Bu Blogda Ara

28 Temmuz 2025 Pazartesi

İncire ve Zeytine Yemin Olsun Ki Bir Medeniyetin Çöküş Belgesi

“İncire ve zeytine andolsun...” (Tîn Suresi/1)

Kur'an, bazı varlıklar üzerine yemin eder. Bu yeminler gelişigüzel değildir. İncir ve zeytin; sadece meyve değil, bir medeniyetin, bir doğallığın, bir barışın, bir ömrün ve kadim bilgeliğin sembolüdür. Allah’ın bu iki kutsal bitki üzerine yemin etmesi, onların sadece biyolojik varlıklar değil, aynı zamanda insanlık için taşıdığı misyonu vurgular.

Ama şimdi... Bu yeminin anlamı tersyüz edilmiş durumda. Bugün iktidarların “kalkınma” ve “enerji” adı altında yaptığı şey; zeytinlikleri yok ederek, toprağa ve ruha ihaneti yasallaştırmak oldu. Bu artık sadece bir çevre sorunu değil. Bu, doğrudan bir ahlâk sorunu, bir iman sorunugelecek nesillerin hakkını gasp etme sorunu haline gelmiştir.

Dolar ve Euro'ya Yemin Eden Anlayış

Bir zamanlar kutsal değerler uğruna yapılan yeminler vardı. Şimdi ise yeminler farklı:
“Dolara ve Euro'ya yemin olsun ki bu toprakları madene açacağız. Sıcak para için, dış borçları çevirebilmek için, enerji üretimini artırmak bahanesiyle ekini ve nesli feda edeceğiz.”

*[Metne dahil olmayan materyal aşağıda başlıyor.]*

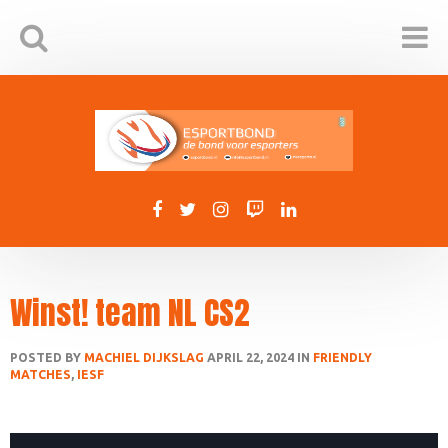
Winst! team NL CS2
POSTED BY
MACHIEL DIJKSLAG
APRIL 22, 2024 IN
FRIENDLY
MATCHES
,
IESF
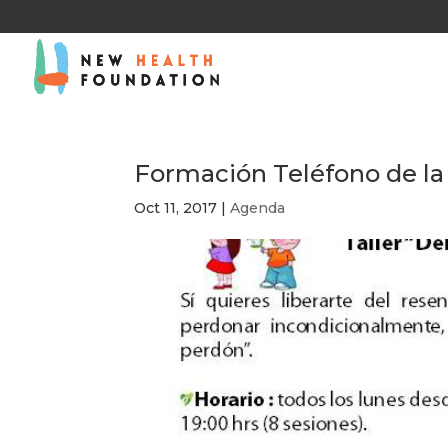
Formación Teléfono de la 
Oct 11, 2017
|
Agenda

Yeni düzenin yemini budur. Bu yeminde zeytine, incire, suya, ormana yer yoktur. Bu yemin, doğanın değil, doların ve çıkarın hizmetindedir.

“İnsanların elleriyle yaptıkları yüzünden karada ve denizde fesat çıktı.” (Rum Suresi/ 41)

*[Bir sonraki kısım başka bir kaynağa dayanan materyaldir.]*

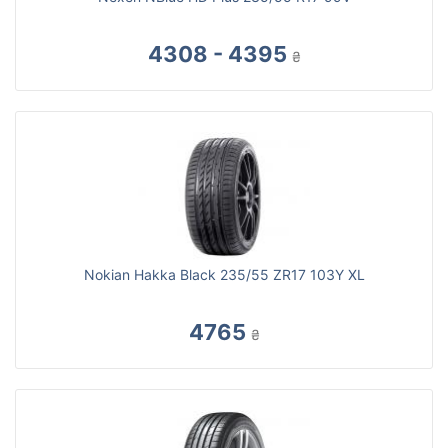
4308 - 4395
₴
Nokian Hakka Black 235/55 ZR17 103Y XL
4765
₴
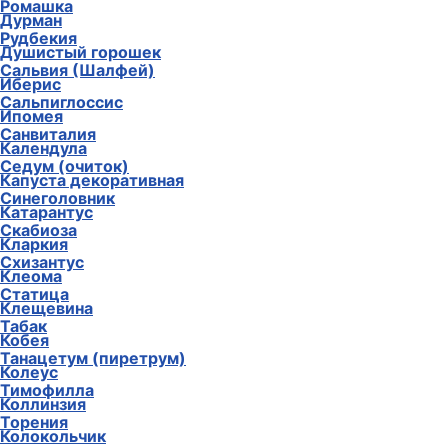
Ромашка
Диморфотека
Рудбекия
Дурман
Сальвия (Шалфей)
Душистый горошек
Сальпиглоссис
Иберис
Санвиталия
Ипомея
Седум (очиток)
Календула
Синеголовник
Капуста декоративная
Скабиоза
Катарантус
Схизантус
Кларкия
Статица
Клеома
Табак
Клещевина
Танацетум (пиретрум)
Кобея
Тимофилла
Колеус
Торения
Коллинзия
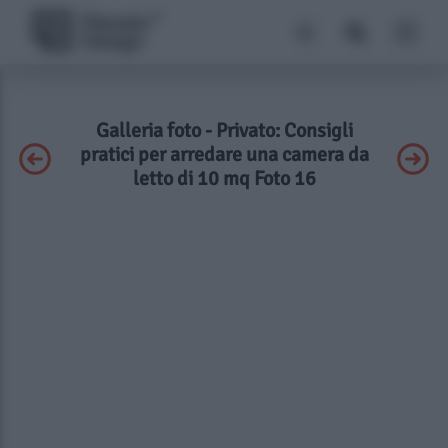
Galleria foto - Privato: Consigli
pratici per arredare una camera da
letto di 10 mq Foto 16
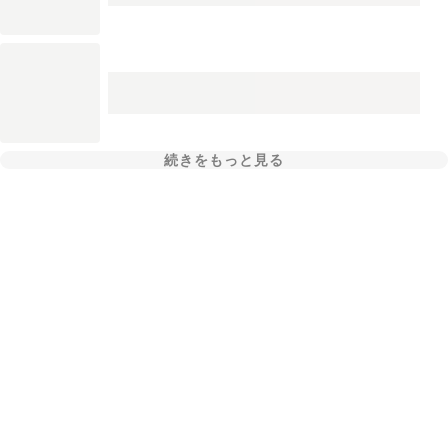
続きをもっと見る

Bu ayet sanki bugün için inmiş gibidir. Ormanlar yok edilir, zeytinlikler maden alanlarına çevrilir, yerli halk susturulur, muhalif sesler “kalkınma düşmanı” ilan edilirken; bu ayet adeta bir çığlık gibi yankılanıyor.

Pakistan'dan Türkiye'ye Aynı İklim Oyunu

Pakistan’ın önce “iklim değişikliği anlaşmasını” onaylaması, ardından bir “iklim yasası” geçirmesi; güzel bir adım gibi görünse de bu yasa ile birlikte doğa koruma bölgelerinin enerji şirketlerine açılması da sağlandı.

Türkiye’de de benzer bir süreç işliyor. Önce çevreyi korumaya yönelik yasalar çıkartılıyor; sonra “istisna” maddeleriyle bu yasalar delik deşik ediliyor. Zeytinlikleri koruyan yasaların arkasından çıkarılan “torba yasalar” ile zeytinlik alanlar enerji yatırımları için kolaylıkla maden sahalarına dönüştürülüyor.

Yani önce “ahlâken biz doğayı koruyoruz” mesajı veriliyor, sonra gerçekte doğa talan ediliyor. Bu bir “çift yüzlülük stratejisidir. Bu, ifsadı ıslah gibi gösterme sanatıdır.

“Onlara, ‘Yeryüzünde bozgunculuk yapmayın’ dendiğinde, ‘Biz ancak ıslah edicileriz’ derler. Haberiniz olsun! Asıl bozguncular kendileridir ama farkında değiller.” (Bakara Suresi/11-12)

Bu ayet, günümüzün çevre politikalarını birebir tarif ediyor.

Zeytinliğe Kepçe Girdiğinde İnsanlığın Başı Eğilir

Zeytin bir ağaç değil, bir hafızadır. Bin yıllık bir zeytin ağacı; Roma’yı, Selçukluyu, Osmanlı’yı ve Cumhuriyet’i görmüş olabilir. O ağaç, sadece meyve vermez, bir zamanın tanığıdır.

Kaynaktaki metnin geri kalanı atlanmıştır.